S402, inputting the embedded matrix into a pre-constructed label classification model to generate a label of the target object.
The label classification model is trained based on an embedded clustering algorithm and is used for generating labels of target objects.
In this embodiment, weights are set for each input vector in the generated embedding matrix and input to the tag classification model, based on the weights of the last layer of network of the tag classification model, the classes and distances of surrounding M adjacent target objects are calculated, the adjacent target object classes are used as the weights and parameters of the parameters and the last layer of network together, and two classifications are constructed, so as to generate the tag of the target object, such as the classification result of the non-important patient of the tag of the target object.

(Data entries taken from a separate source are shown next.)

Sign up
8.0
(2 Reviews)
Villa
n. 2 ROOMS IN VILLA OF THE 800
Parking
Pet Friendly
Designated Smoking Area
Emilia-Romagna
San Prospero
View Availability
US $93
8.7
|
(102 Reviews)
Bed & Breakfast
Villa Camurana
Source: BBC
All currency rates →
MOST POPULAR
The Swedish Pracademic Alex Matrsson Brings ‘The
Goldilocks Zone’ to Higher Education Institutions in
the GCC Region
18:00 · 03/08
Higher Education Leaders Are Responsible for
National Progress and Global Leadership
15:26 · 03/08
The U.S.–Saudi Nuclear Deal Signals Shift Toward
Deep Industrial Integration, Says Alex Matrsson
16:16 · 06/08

The description information of how to extract the medical report will be specifically explained by the following examples.
FIG. 5 is a flowchart of another medical image marking method according to an embodiment of the present application; as shown in fig. 5, step S202 described above: extracting descriptive information of the medical report, including:
s501, extracting at least one examination part of a medical report and symptom descriptions of each examination part by using a medical text model.

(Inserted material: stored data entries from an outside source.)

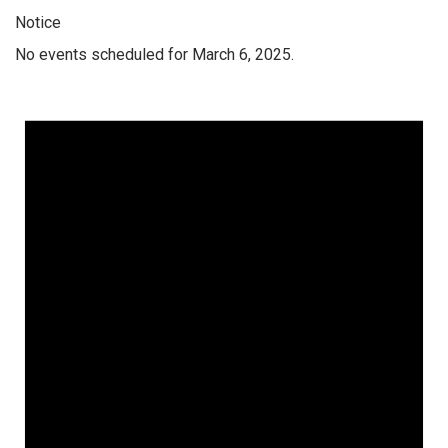
Notice
No events scheduled for March 6, 2025.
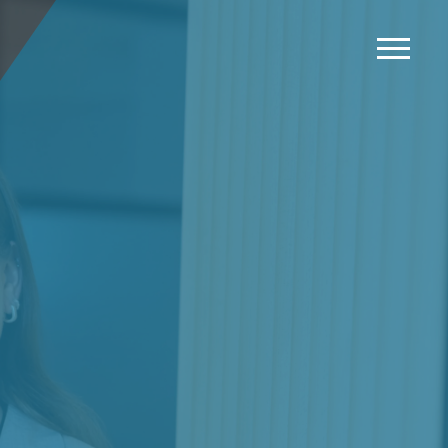
News
Events
Careers
Contact us
Menu
LinkedIn
Twitter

In this embodiment, the medical text model is a medical text model based on a Pre-trained model (Pre-training of Deep Bidirectional Transformers for Language Understanding, abbreviated as Bert) for chinese medical text processing. For example, at least one examination site and a symptom description of each examination site included in a medical report corresponding to a medical image are extracted by a Bert-based medical text model.
For example, the examination site and the symptom description of each examination site extracted to the target object B are: "about 30% of the middle stenosis of the right coronary artery (Right Coronary Artery, RCA) of the heart", i.e. the examination site is the heart, the imaging is shown as "stenosis", and the corresponding symptoms are described as "atherosclerosis".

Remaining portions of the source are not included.